■ **SUPPLIED INFORMATION**:
========
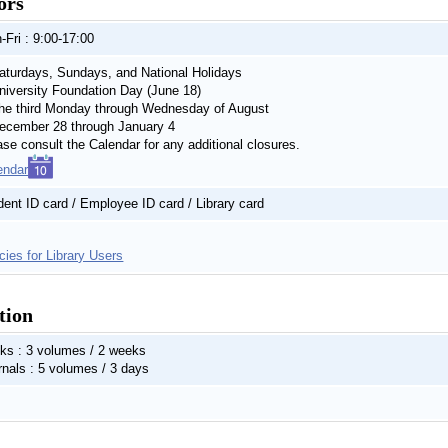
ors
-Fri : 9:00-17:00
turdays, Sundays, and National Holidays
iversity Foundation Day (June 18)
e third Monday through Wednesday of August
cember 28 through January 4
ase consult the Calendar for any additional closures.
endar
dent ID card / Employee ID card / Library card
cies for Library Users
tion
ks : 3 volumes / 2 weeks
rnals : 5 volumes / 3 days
========
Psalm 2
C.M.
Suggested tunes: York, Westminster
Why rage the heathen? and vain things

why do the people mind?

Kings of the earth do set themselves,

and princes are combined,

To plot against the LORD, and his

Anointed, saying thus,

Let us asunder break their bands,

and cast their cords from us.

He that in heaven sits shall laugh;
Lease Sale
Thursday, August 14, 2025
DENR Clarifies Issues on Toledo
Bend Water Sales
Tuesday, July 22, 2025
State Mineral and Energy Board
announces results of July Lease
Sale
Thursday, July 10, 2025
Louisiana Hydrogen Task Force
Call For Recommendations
========
■ **DIRECTIONS FOR THIS TASK**: Pick out each line above that includes "Thursday" and show it.

■ **TASK RESULT**:
Thursday, August 14, 2025
Thursday, July 10, 2025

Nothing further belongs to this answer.